Cancelleri ha messo al primo posto, del suo intervento e della sua strategia al vertice della Regione, il taglio dei compensi dei parlamentari regionali, dei vitalizi e delle cosiddette pensioni d’oro, per il resto la nota retorica degli investimenti su turismo e su innovazione per arginare l’emigrazione dei giovani dalla Sicilia, con la promessa di aiutare le aziende, distribuire borse di studio per i giovani siciliani, aiutare i disabili e ricomprare la casa a chi l’ha persa.
Il candidato governatore della Regione Siciliana per il Movimento 5 Stelle, ha raccolto il 51,1% dei consensi, pari a 2.224 voti.
Lo ha reso noto, con un post, il blog di Beppe Grillo, precisando che hanno partecipato alla votazione per il candidato presidente 4.350 iscritti certificati.
Questi i risultati del secondo turno delle “Regionarie” (votazione candidato presidente): Cancelleri Giovanni Carlo: 2224, Trizzino Giampiero: 742, Cappello Francesco: 623, Zito Stefano: 215, Foti Angela: 211, Tancredi Sergio: 116, Listì maman Alì: 111, Marano Jose: 70, Scarcella Giuseppe: 38.

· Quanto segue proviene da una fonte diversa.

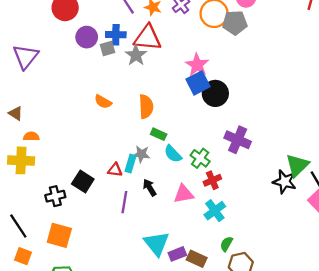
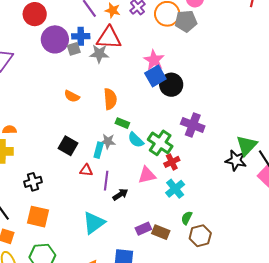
purple circle: (87, 37) -> (55, 39), size x1.4
gray star: (136, 55) -> (99, 54), turned -30
green cross: (200, 158) -> (160, 143), size x1.4
red triangle: (115, 170) -> (86, 170), moved
black square: (83, 181) -> (68, 146), moved
black arrow: (150, 188) -> (120, 194), moved, turned 91
purple line: (124, 202) -> (106, 181), moved
cyan triangle: (157, 244) -> (94, 223), moved, turned 35

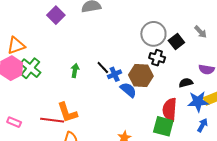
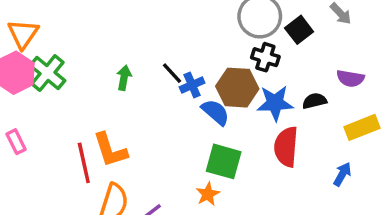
orange triangle: (16, 46) -> (23, 34), turned -36
blue star: (198, 102) -> (275, 103), moved
red line: (52, 120) -> (84, 163), turned 70
pink rectangle: (14, 122) -> (16, 142), moved, turned 40
green square: (163, 126) -> (224, 161), moved

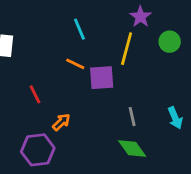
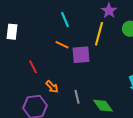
gray line: (132, 117) -> (77, 97), moved
orange arrow: (61, 122) -> (52, 87), turned 88

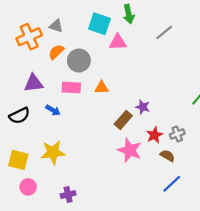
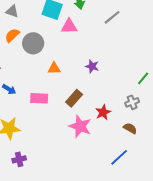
pink rectangle: (71, 88) -> (39, 98), moved
purple star: (143, 107) -> (92, 66), moved
gray cross: (177, 134) -> (132, 102), moved
brown semicircle: (167, 156) -> (130, 128), moved
purple cross: (68, 195) -> (19, 159), moved

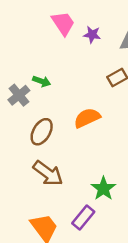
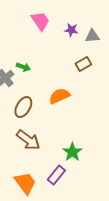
purple star: (92, 35) -> (71, 30), moved

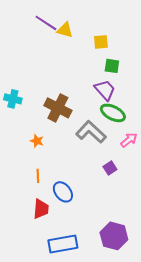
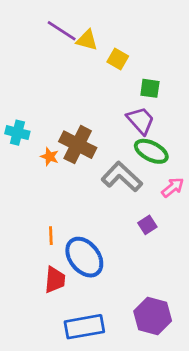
yellow square: (101, 42) -> (118, 59), moved, turned 35
orange star: (37, 141) -> (50, 157), moved
blue ellipse: (63, 192) -> (84, 257), size x1.4

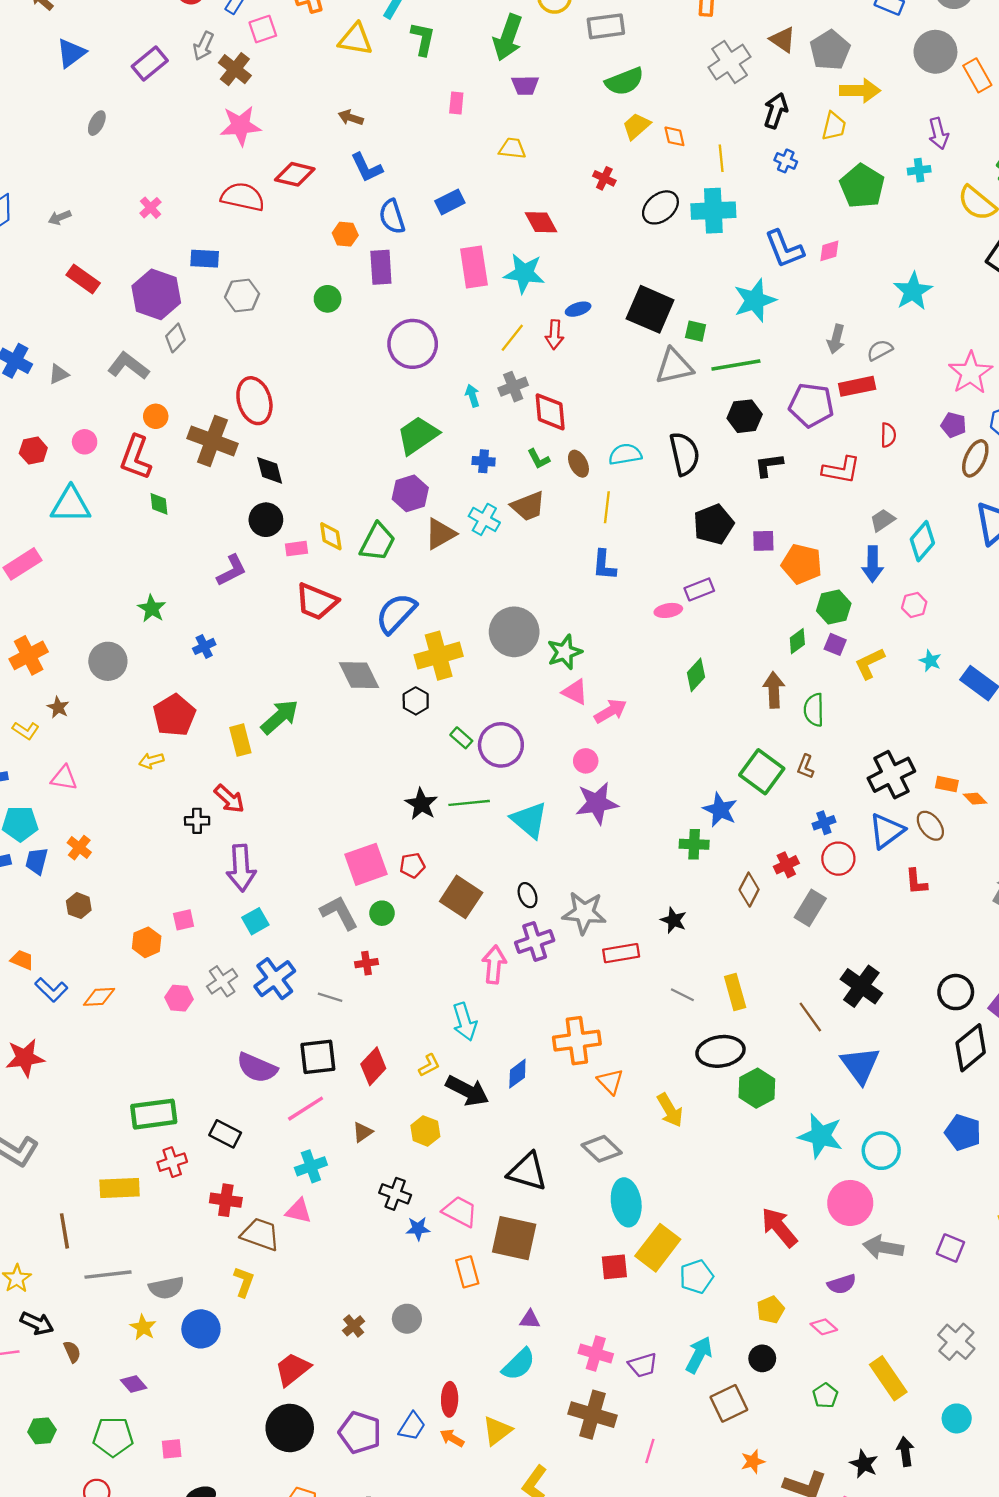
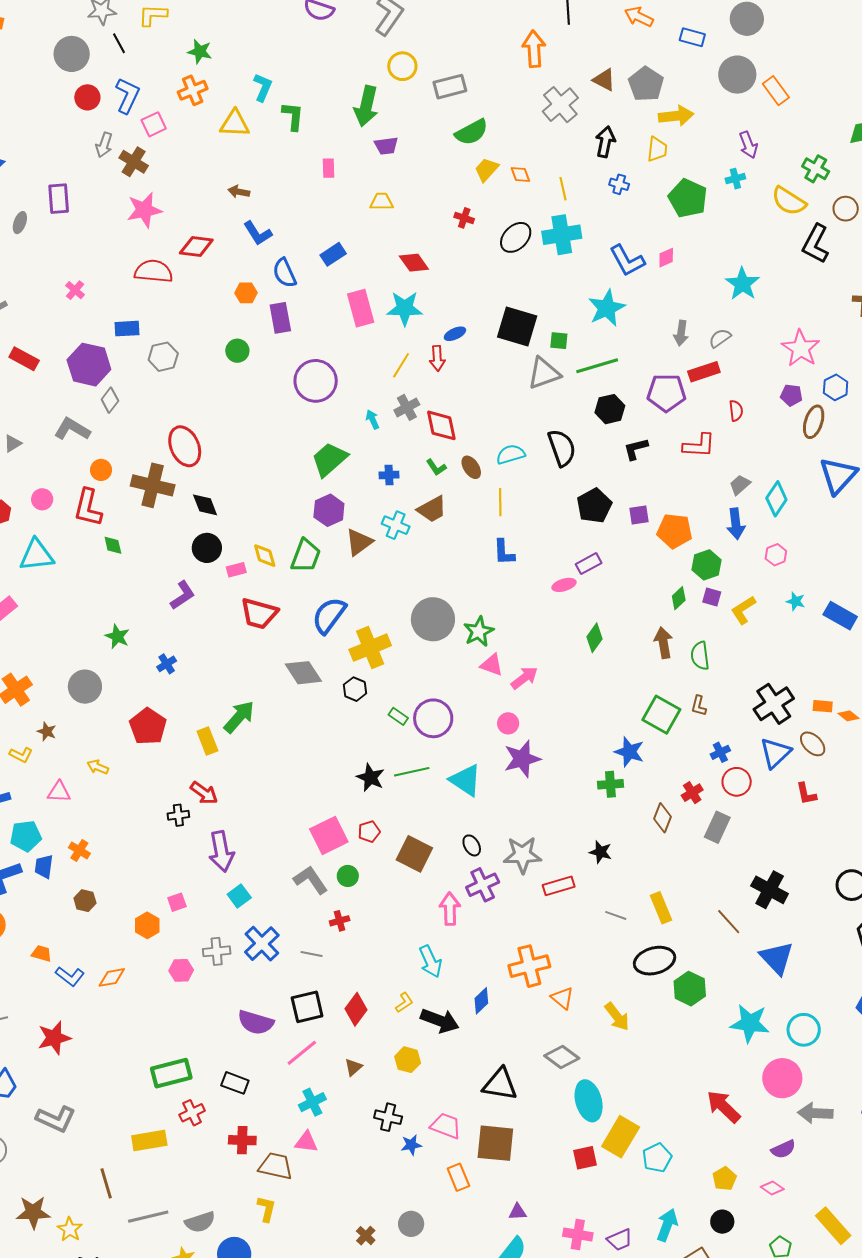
purple rectangle: (150, 64) -> (59, 199), moved, turned -48
yellow arrow: (151, 761) -> (98, 767), moved, turned 45
gray cross: (222, 981) -> (217, 951), turned 36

In risposta agli attivisti che hanno lamentato scarsa trasparenza sugli esiti delle regionarie, per i candidati deputati all’Assemblea Regionale Siciliana, sono stati resi noti, come abbiamo accennato prima, i più votati: a Trapani Tancredi Sergio 113 voti, a Palermo Trizzino Giampiero 202 voti, a Messina Zafarana Valentina 201 voti, ad Agrigento Cinà Salvatore 166 voti, a Caltanissetta Cancelleri Giovanni Carlo 161 voti e Di Paola Nunzio 85 voti, ad Enna Alfarini Giampiero Ercole Dimitri 58 voti, a Catania Ciancio Gianina 185 voti, a Ragusa Ferreri Vanessa 87 voti, a Siracusa Zito Stefano 204 voti.
Con l’incoronazione di Cancelleri parte la campagna elettorale in Sicilia: il Movimento è, forse, l’unica formazione che ha capito come stanno le cose e cosa occorre fare, anche se un primo inevitabile giudizio sule strategie e sulle affermazioni fatte al Castello a Mare di Palermo evidenzia come mettere al primo posto le emergenze dell’ immigrazione e degli stipendi voglia mascherare quelle più pesanti dei trasporti, della sanità , della disoccupazione, della formazione, dei rifiuti, che saranno il vero banco di prova dei 5 Stelle al governo della Sicilia.
I 5 Stelle sono favoriti nei sondaggi, favoriti anche perché i possibili contendenti sono tutti al palo.
Solo litigi e contrapposizioni personali, veti incrociati, con il PD, naufrago eccellente della politica regionale, aggrappato, disperatamente, alla possibilità della candidatura Grasso, unico tronco galleggiante per la salvezza.
L’autorevole candidatura del Presidente del Senato sgombrerebbe il campo dalle contrapposizioni all’interno della sinistra, ma il primo a non fidarsi della sinistra è lo stesso Grasso.
Il centro non esiste, a destra compare l’eterno Musumeci ma non si comprende chi è disposto a sostenerlo.
Ci saranno, forse, 5, o anche 10 candidati, alla fine si prevede una battaglia fra l’uscente Crocetta e il 5 Stelle appena designato.